So much of what I find myself doing and not doing revolves around fear. I’m not talking about the healthy keep-you-from-getting-run-over fear that keeps you from walking in the middle of traffic or jumping off of cliffs. I’m talking about the tiny gnawing fears: what will they think of me? Who will find out? What are they going to say?
Of course I feel this most fully in my writing. Sometimes I am able to put myself out there and let the inspiration speak through me, while other times I feel stilted, like I’m not good enough or don’t have enough to say.
Last year during NaNoWriMo, I started a SciFi novel. I really liked it, because I got to meld a lot of my favorite genres: the survival tale, the loner, the stranger in a strange land. I got about 10,000 words in, and then went to a SciFi meetup.
Big mistake.
I can’t remember if I read that night. I can’t remember anything but feeling like all these other folks were so much better. How good they were at making up names for characters. How great they were at coming up with new and inventive ideas. How far I had to go.
And my story died. Withered right there.
So what was my problem? Was it because I was comparing myself to these others?
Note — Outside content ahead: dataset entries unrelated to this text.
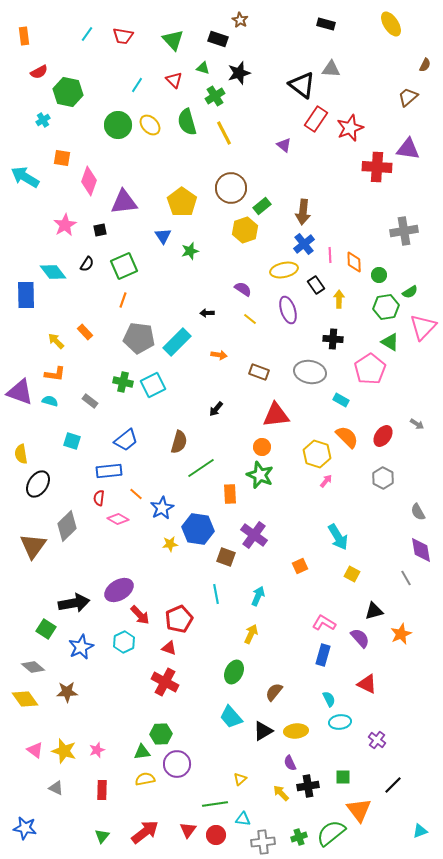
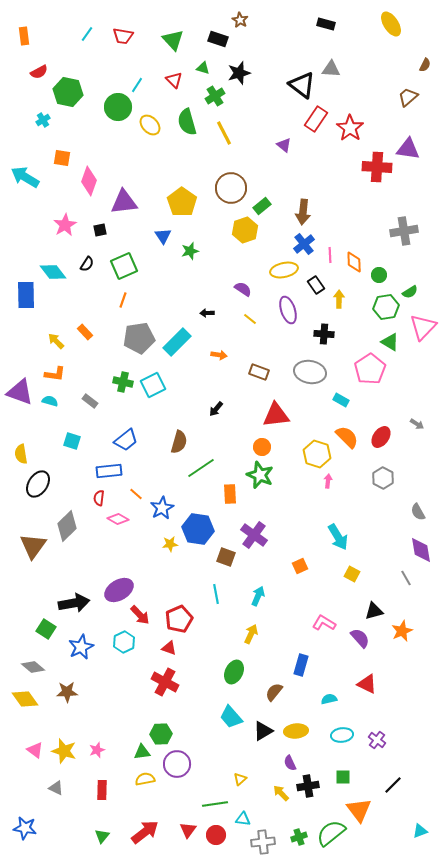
green circle at (118, 125): moved 18 px up
red star at (350, 128): rotated 16 degrees counterclockwise
gray pentagon at (139, 338): rotated 16 degrees counterclockwise
black cross at (333, 339): moved 9 px left, 5 px up
red ellipse at (383, 436): moved 2 px left, 1 px down
pink arrow at (326, 481): moved 2 px right; rotated 32 degrees counterclockwise
orange star at (401, 634): moved 1 px right, 3 px up
blue rectangle at (323, 655): moved 22 px left, 10 px down
cyan semicircle at (329, 699): rotated 77 degrees counterclockwise
cyan ellipse at (340, 722): moved 2 px right, 13 px down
Was it because I lost my inspiration?
I blamed my failure to complete the NaNo month that year on lack of time and a million other reasons. But really, it was all about fear. I had a good story, or what I thought was a good story, and I abandoned it because I was afraid of what others would think. I was afraid that it would look too much like another story, that it wouldn’t be enough of my own, that it would be too simplistic or too sappy, or too anything, or even worse: not enough.
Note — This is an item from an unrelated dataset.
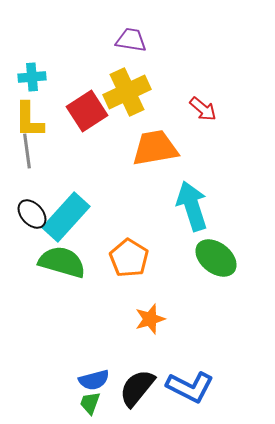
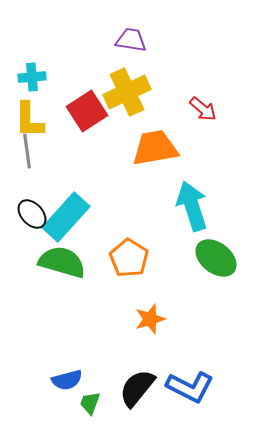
blue semicircle: moved 27 px left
But the worst part about this is that I abandoned the story. I took that character to another planet and left her there. I know it sounds dramatic, but it’s the truth. Instead of going forward with the project, plowing ahead, I ran.
Now sure, no one died. No one was hurt in the loss of this story. But my fear grew, and it gained strength, and it knew it could tell me what to do, at least in the short term.
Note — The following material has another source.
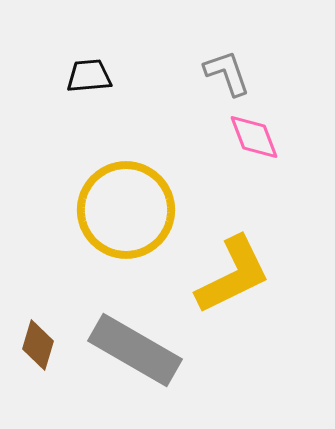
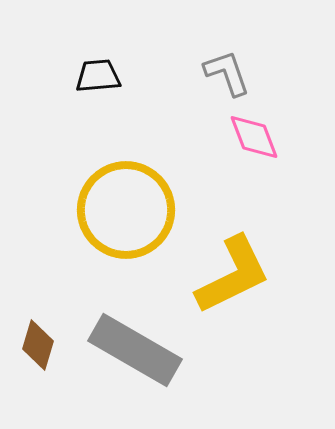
black trapezoid: moved 9 px right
But what if I can tap into that fear and make it a character of its own? What if we can, as Elizabeth Gilbert says in Big Magic, invite that fear over to hang out with us for a while as we’re writing and creating?
Fear is ok. It keeps me from driving too fast and from kayaking by myself and from running with sharp objects. But it shouldn’t keep us from being creative. Fear has its time and place.
When are you going to invite your fear in to hang out?